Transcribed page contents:
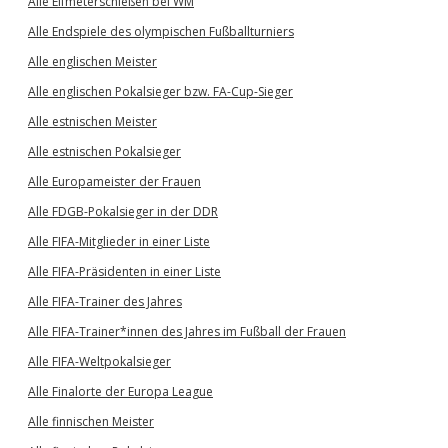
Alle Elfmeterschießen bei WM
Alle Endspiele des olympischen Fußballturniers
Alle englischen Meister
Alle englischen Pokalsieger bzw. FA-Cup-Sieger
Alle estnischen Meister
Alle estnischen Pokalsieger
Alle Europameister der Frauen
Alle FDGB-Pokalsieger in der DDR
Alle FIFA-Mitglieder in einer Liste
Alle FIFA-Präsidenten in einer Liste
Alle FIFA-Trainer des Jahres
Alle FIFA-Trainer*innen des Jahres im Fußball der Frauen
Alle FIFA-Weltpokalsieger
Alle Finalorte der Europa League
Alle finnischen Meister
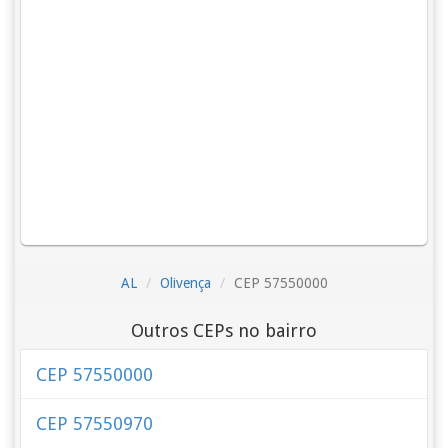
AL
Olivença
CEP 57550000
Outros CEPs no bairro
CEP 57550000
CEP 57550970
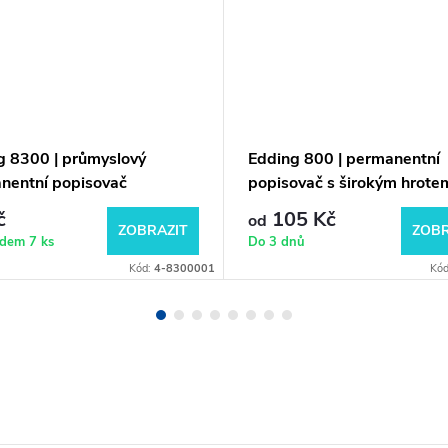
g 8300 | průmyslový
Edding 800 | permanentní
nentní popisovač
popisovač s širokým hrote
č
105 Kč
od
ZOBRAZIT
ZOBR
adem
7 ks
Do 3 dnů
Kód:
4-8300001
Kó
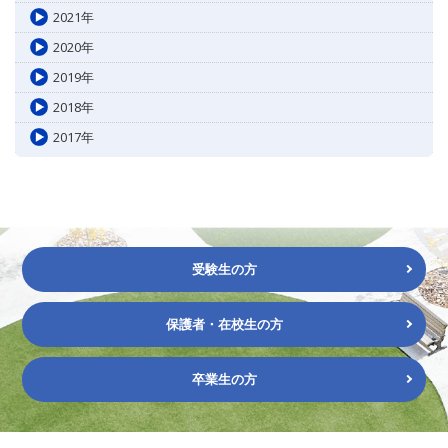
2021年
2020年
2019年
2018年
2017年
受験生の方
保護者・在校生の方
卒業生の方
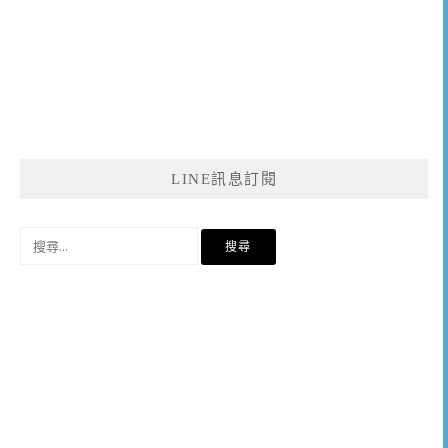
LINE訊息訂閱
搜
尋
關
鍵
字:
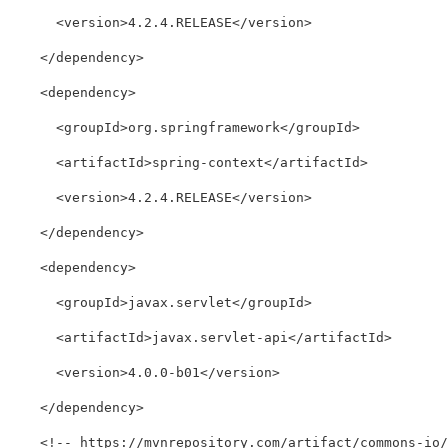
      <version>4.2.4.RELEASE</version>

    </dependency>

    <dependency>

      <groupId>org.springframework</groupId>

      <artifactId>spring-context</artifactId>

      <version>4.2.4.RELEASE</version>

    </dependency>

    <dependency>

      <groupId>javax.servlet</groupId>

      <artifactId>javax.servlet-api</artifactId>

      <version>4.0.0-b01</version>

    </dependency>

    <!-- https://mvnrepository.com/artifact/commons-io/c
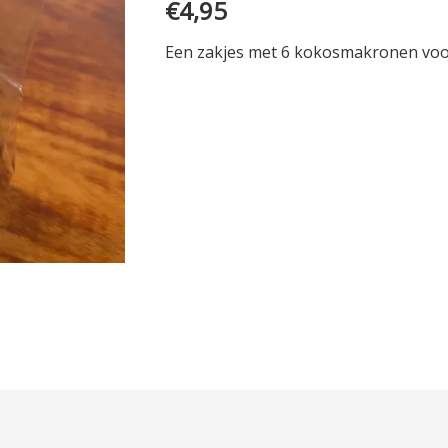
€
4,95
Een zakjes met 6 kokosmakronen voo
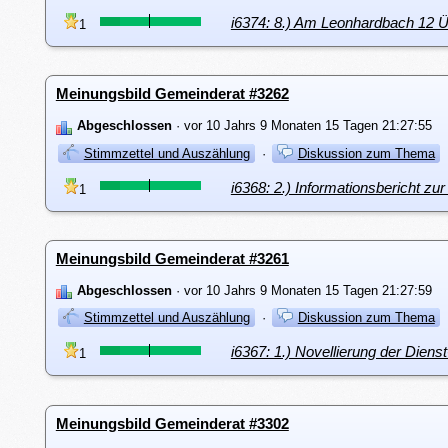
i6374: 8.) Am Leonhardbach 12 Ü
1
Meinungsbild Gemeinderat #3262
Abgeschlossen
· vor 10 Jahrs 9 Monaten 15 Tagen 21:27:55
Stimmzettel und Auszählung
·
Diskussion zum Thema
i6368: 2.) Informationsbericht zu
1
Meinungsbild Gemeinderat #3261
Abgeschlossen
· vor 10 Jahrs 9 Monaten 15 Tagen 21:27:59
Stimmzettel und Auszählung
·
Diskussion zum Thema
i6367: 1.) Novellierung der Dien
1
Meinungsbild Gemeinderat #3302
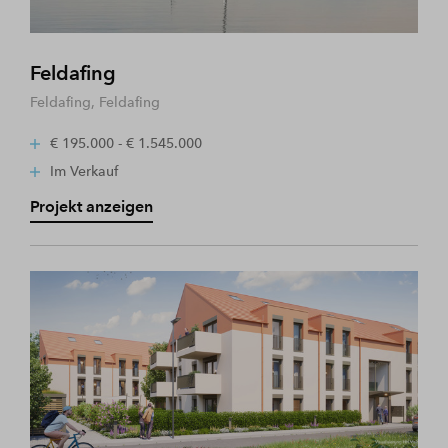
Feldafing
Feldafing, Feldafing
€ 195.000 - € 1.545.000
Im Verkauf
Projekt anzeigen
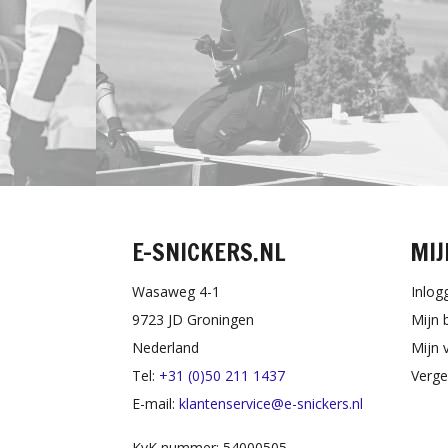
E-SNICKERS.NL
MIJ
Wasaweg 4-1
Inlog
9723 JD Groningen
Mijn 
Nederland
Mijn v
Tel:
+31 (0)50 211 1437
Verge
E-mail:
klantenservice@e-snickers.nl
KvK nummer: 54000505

Work instructions: An exact copy of every entry, minus the pictures, is what you should return.

Task solution:
Alle Elfmeterschießen bei WM
Alle Endspiele des olympischen Fußballturniers
Alle englischen Meister
Alle englischen Pokalsieger bzw. FA-Cup-Sieger
Alle estnischen Meister
Alle estnischen Pokalsieger
Alle Europameister der Frauen
Alle FDGB-Pokalsieger in der DDR
Alle FIFA-Mitglieder in einer Liste
Alle FIFA-Präsidenten in einer Liste
Alle FIFA-Trainer des Jahres
Alle FIFA-Trainer*innen des Jahres im Fußball der Frauen
Alle FIFA-Weltpokalsieger
Alle Finalorte der Europa League
Alle finnischen Meister
AL
Olivença
CEP 57550000
Outros CEPs no bairro
CEP 57550000
CEP 57550970
g 8300 | průmyslový
Edding 800 | permanentní
nentní popisovač
popisovač s širokým hrote
č
105 Kč
od
ZOBRAZIT
ZOBR
adem
7 ks
Do 3 dnů
Kód:
4-8300001
Kó
2021年
2020年
2019年
2018年
2017年
受験生の方
保護者・在校生の方
卒業生の方
LINE訊息訂閱
搜
尋
關
鍵
字:
      <version>4.2.4.RELEASE</version>

    </dependency>

    <dependency>

      <groupId>org.springframework</groupId>

      <artifactId>spring-context</artifactId>

      <version>4.2.4.RELEASE</version>

    </dependency>

    <dependency>

      <groupId>javax.servlet</groupId>

      <artifactId>javax.servlet-api</artifactId>

      <version>4.0.0-b01</version>

    </dependency>

    <!-- https://mvnrepository.com/artifact/commons-io/c
€
4,95
Een zakjes met 6 kokosmakronen voo
i6374: 8.) Am Leonhardbach 12 Ü
1
Meinungsbild Gemeinderat #3262
Abgeschlossen
· vor 10 Jahrs 9 Monaten 15 Tagen 21:27:55
Stimmzettel und Auszählung
·
Diskussion zum Thema
i6368: 2.) Informationsbericht zu
1
Meinungsbild Gemeinderat #3261
Abgeschlossen
· vor 10 Jahrs 9 Monaten 15 Tagen 21:27:59
Stimmzettel und Auszählung
·
Diskussion zum Thema
i6367: 1.) Novellierung der Dien
1
Meinungsbild Gemeinderat #3302
Feldafing
Feldafing, Feldafing
€ 195.000 - € 1.545.000
Im Verkauf
Projekt anzeigen
E-SNICKERS.NL
MIJ
Wasaweg 4-1
Inlog
9723 JD Groningen
Mijn 
Nederland
Mijn v
Tel:
+31 (0)50 211 1437
Verge
E-mail:
klantenservice@e-snickers.nl
KvK nummer: 54000505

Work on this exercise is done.